In [1]:
import pandas as pd
from sentence_transformers import SentenceTransformer, util

model = SentenceTransformer('all-MiniLM-L6-v2')

In [2]:
data = pd.read_feather("./dataset.feather")
data.head()

Unnamed: 0,questions,answers,url,name
0,What is an abdominal aortic aneurysm?,Your aorta carries oxygen-rich blood away from...,https://www.bhf.org.uk/informationsupport/cond...,abdominal-aortic-aneurysm
1,What are the symptoms of an abdominal aortic a...,In most cases there are no noticeable symptoms...,https://www.bhf.org.uk/informationsupport/cond...,abdominal-aortic-aneurysm
2,What are the causes of abdominal aortic aneury...,It’s not known exactly what causes abdominal a...,https://www.bhf.org.uk/informationsupport/cond...,abdominal-aortic-aneurysm
3,How is an abdominal aortic aneurysm diagnosed?,An AAA is sometimes picked up during tests for...,https://www.bhf.org.uk/informationsupport/cond...,abdominal-aortic-aneurysm
4,When should I get an abdominal aortic aneurysm...,Abdominal aortic aneurysm is far more common i...,https://www.bhf.org.uk/informationsupport/cond...,abdominal-aortic-aneurysm


In [3]:
# Récupérer les questions
questions = data["questions"].unique()

questions[0]

'What is an abdominal aortic aneurysm?'

In [4]:
# this is not production ready data!!
sentences = [sentence.lower()
             .replace('br','')
             .replace('<',"")
             .replace(">", "")
             .replace('\\',"")
             .replace('\/',"")
             for sentence in questions]


#see a sentence, and our length
print(sentences[5:6], f'\n\nLength Of Data {len(sentences)}')

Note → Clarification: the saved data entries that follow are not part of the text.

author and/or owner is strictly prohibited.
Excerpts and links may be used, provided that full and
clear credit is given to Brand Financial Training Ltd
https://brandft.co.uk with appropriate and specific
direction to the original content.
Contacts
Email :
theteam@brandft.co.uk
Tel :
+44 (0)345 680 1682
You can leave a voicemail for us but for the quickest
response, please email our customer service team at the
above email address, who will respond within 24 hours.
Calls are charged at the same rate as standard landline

['how can an abdominal aortic aneurysm be treated?'] 

Length Of Data 569


In [5]:
our_sentence_origine = 'What are the symptoms of an abdominal aortic aneurysm?'
our_sentence = 'What signs and symptoms indicate the presence of an abdominal aortic aneurysm?'

In [6]:
# lets embed our sentence
my_embedding = model.encode(our_sentence)

# lets embed the corpus
embeddings = model.encode(sentences)

#Compute cosine similarity between my sentence, and each one in the corpus
cos_sim = util.cos_sim(my_embedding, embeddings)

# lets go through our array and find our best one!
# remember, we want the highest value here (highest cosine similiarity)
winners = []
for arr in cos_sim:
    for i, each_val in enumerate(arr):
        winners.append([sentences[i],each_val, i])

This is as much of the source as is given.